Emissionshandel und Emissionsbenchmarks für die Chemische Industrie

Antwort der Bundesregierung auf die Kleine Anfrage der Abgeordneten Bärbel Höhn, Dorothea Steiner, Dr. Hermann Ott, weiterer Abgeordneter und der Fraktion BÜNDNIS 90/DIE GRÜNEN

Vorbemerkung der Fragesteller

In ihrer Antwort auf die Kleine Anfrage auf Bundestagsdrucksache 17/4933 der Fraktion BÜNDNIS 90/DIE GRÜNEN zu den Klimaschutzanstrengungen der chemischen Industrie hat sich die Bundesregierung grundsätzlich positiv zur europäischen Benchmarkregelung im Rahmen der dritten Handelsperiode des EU-Emissionshandelsregimes (EU-ETS) ausgesprochen. Die Bundesregierung sieht in ihrer Antwort jedoch darüber hinaus keine Notwendigkeit, im Rahmen ihrer Klimaschutzbemühungen sektorspezifische Ansätze, d. h. Minderungsstrategien für einzelne Prozesse oder Verfahren, einzuführen. Hieraus ergeben sich Folgefragen.

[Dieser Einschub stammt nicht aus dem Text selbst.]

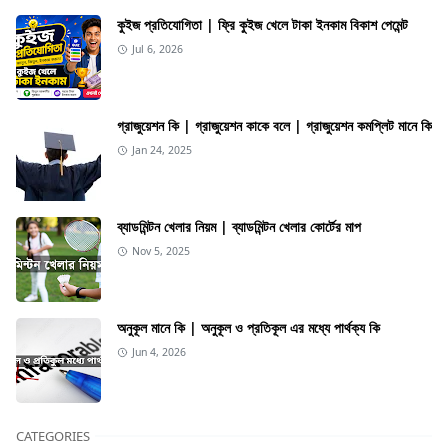
কুইজ প্রতিযোগিতা | ফ্রি কুইজ খেলে টাকা ইনকাম বিকাশ পেমেন্ট
Jul 6, 2026
গ্রাজুয়েশন কি | গ্রাজুয়েশন কাকে বলে | গ্রাজুয়েশন কমপ্লিট মানে কি
Jan 24, 2025
ব্যাডমিন্টন খেলার নিয়ম | ব্যাডমিন্টন খেলার কোর্টের মাপ
Nov 5, 2025
অনুকূল মানে কি | অনুকূল ও প্রতিকূল এর মধ্যে পার্থক্য কি
Jun 4, 2026
CATEGORIES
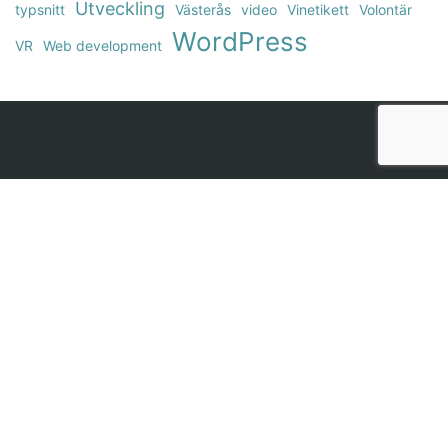
Utveckling
typsnitt
Västerås
video
Vinetikett
Volontär
WordPress
VR
Web development
Kontakta oss!
Bob Reklambyrå
Mosebacke Torg 6
116 46
Stockholm
08-643 21 21
Följ oss!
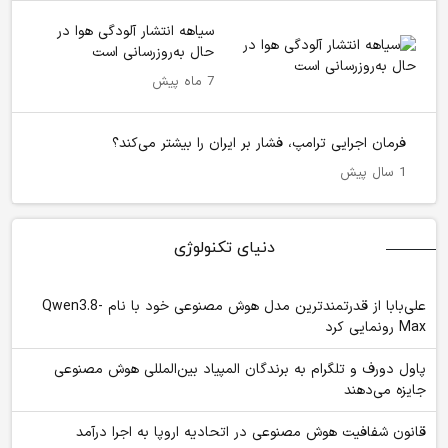
سیاهه انتشار آلودگی هوا در
حال به‌روزرسانی است
7 ماه پیش
فرمان اجرایی ترامپ، فشار بر ایران را بیشتر می‌کند؟
1 سال پیش
دنیای تکنولوژی
علی‌بابا از قدرتمندترین مدل هوش مصنوعی خود با نام Qwen3.8-
Max رونمایی کرد
پاول دورف و تلگرام به برندگان المپیاد بین‌المللی هوش مصنوعی
جایزه می‌دهند
قانون شفافیت هوش مصنوعی در اتحادیه اروپا به اجرا درآمد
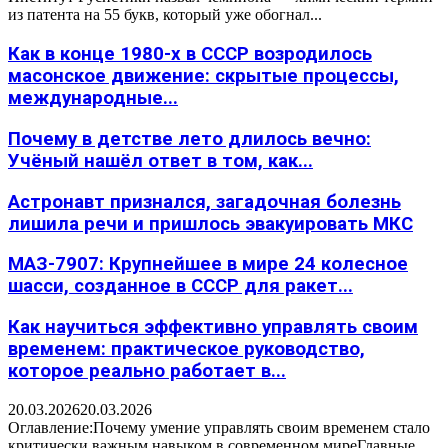
из патента на 55 букв, который уже обогнал...
Как в конце 1980-х в СССР возродилось
масонское движение: скрытые процессы,
международные...
Почему в детстве лето длилось вечно:
Учёный нашёл ответ в том, как...
Астронавт признался, загадочная болезнь
лишила речи и пришлось эвакуировать МКС
МАЗ-7907: Крупнейшее в мире 24 колесное
шасси, созданное в СССР для ракет...
Как научиться эффективно управлять своим
временем: практическое руководство,
которое реально работает в...
20.03.2026
20.03.2026
Оглавление:Почему умение управлять своим временем стало
критически важным навыком в современном миреГлавные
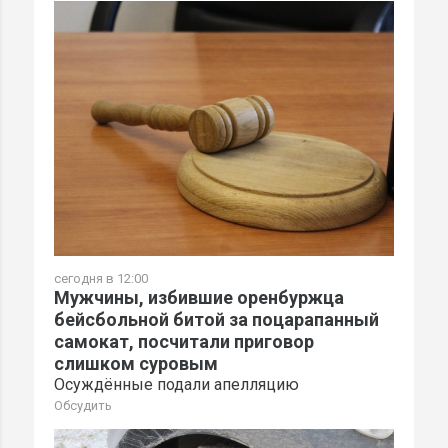
сегодня в 12:00
Мужчины, избившие оренбуржца
бейсбольной битой за поцарапанный
самокат, посчитали приговор
слишком суровым
Осуждённые подали апелляцию
Обсудить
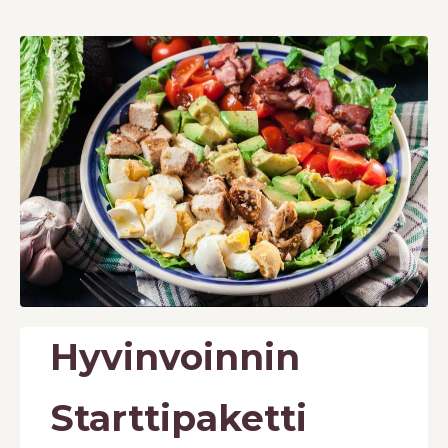
Hyvinvoinnin
Starttipaketti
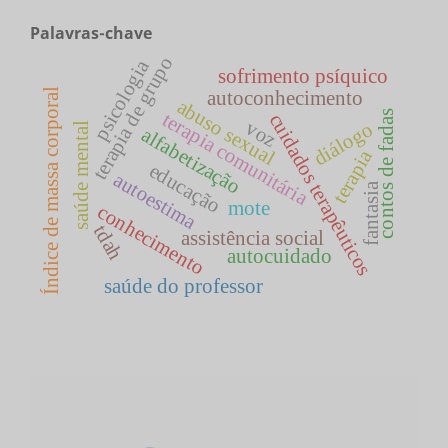
Palavras-chave
terapia de grupo
psicologia
sofrimento psíquico
Índice de massa corporal
autoconhecimento
abuso sexual
terapia comunitária
contos de fadas
cuidados terapêuticos
voz
diálogo
saúde mental
alfabetização
terapia
educação
autoestima
fantasia
mote
conhecimento
tdah
assistência social
autocuidado
saúde do professor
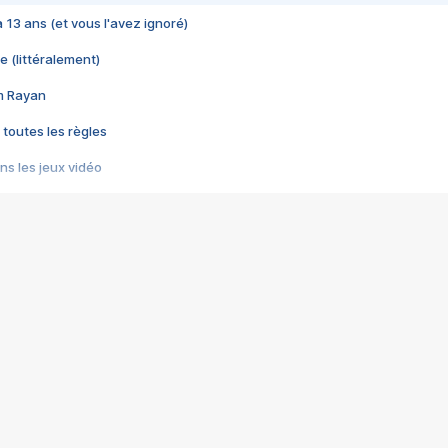
 a 13 ans (et vous l'avez ignoré)
e (littéralement)
im Rayan
 toutes les règles
s les jeux vidéo
us choquant de Rockstar ? - Le scandale BULLY
e plus moche de Steam
du RÊVE tourne au CAUCHEMAR
pendant 8 heures
it… à tort
umiliés par un jeu vidéo
ire - Final Fantasy 8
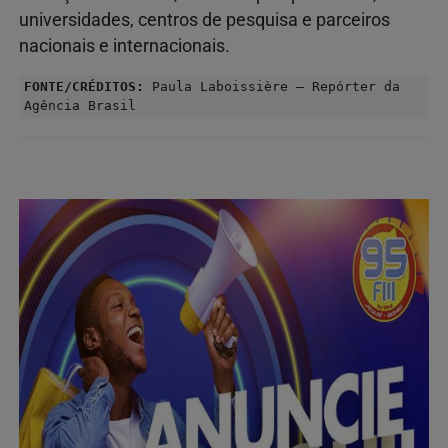
universidades, centros de pesquisa e parceiros
nacionais e internacionais.
FONTE/CRÉDITOS:
Paula Laboissière – Repórter da
Agência Brasil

1. Sieht die Bundesregierung aufgrund der Tatsache, dass die Emissionsbenchmarks seitens der Kommission auf der Basis der freiwilligen Angaben der Industrie und der Empfehlungen unabhängiger Berater errechnet wurden, die Gefahr, dass diese zu hoch angesetzt worden sind?

Die Bundesregierung hat keinen Anlass anzunehmen, dass die festgelegten produktbezogenen Emissionswerte (sog. Benchmarks) zu hoch angesetzt wurden. Diese Benchmarks wurden entsprechend den Vorgaben der Emissions-handelsrichtlinie aus den tatsächlichen Emissionswerten der 10 Prozent effizien-testen Anlagen in Europa in den Jahren 2007 und 2008 abgeleitet. Der erforderliche Datenerhebungsprozess folgte einem zuvor von der Europäischen Kommission detailliert festgelegten Verfahren, das die Industrien verpflichtete, den Datenerhebungsprozess – in so genannten Sector-Rulebooks – im Einzelnen darzulegen und durch unabhängige Dritte verifizieren zu lassen, um die Richtigkeit der Datenermittlung und der abgeleiteten Benchmarkwerte sicherzustellen. Die Europäische Kommission hat – unterstützt durch unabhängige Berater – die Sector-Rulebooks sowie die Datengrundlagen eingehend geprüft. In einer eigens für die Vorbereitung der kostenlosen Zuteilung eingerichteten technischen Arbeitsgruppe hat die Europäische Kommission die Mitgliedstaaten regelmäßig über den Fortgang des Datenerhebungsprozesses und der Prüfung der Rulebooks informiert. Unterschiedliche Auffassungen von Industrieverbänden und Europäischer Kommission zu einzelnen Fragestellungen wurden ausführlich diskutiert. Die Mitgliedstaaten hatten die Möglichkeit zur Stellungnahme; hiervon hat die Bundesregierung umfassend Gebrauch gemacht.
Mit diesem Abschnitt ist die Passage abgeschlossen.